**Supplied material:**
───
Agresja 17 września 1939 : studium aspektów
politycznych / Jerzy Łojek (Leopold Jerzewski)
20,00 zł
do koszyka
───
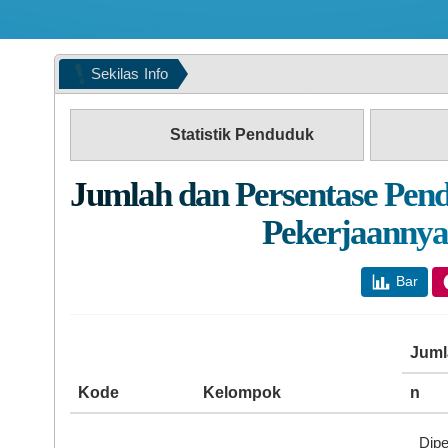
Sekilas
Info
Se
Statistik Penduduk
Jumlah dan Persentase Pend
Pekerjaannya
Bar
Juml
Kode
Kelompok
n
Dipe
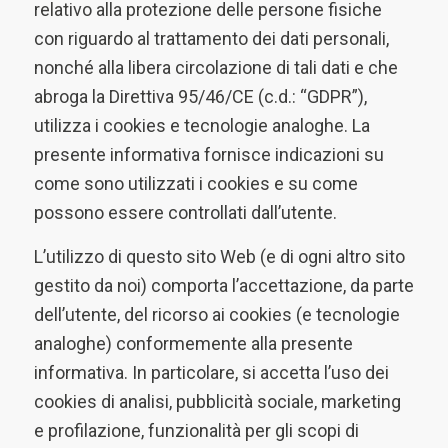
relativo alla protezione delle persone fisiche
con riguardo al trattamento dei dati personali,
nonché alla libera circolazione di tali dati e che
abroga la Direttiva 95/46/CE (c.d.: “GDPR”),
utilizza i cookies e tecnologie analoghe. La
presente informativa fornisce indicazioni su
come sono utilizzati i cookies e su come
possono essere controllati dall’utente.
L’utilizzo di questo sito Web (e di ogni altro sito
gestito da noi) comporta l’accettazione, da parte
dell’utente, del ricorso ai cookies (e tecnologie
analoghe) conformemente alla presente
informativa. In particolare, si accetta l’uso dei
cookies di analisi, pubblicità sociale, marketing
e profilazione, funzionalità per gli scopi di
───
**What is expected:** Tell how many lines in the material contain the word "tecnologie". Only the number is wanted.

**Response to this task:** 2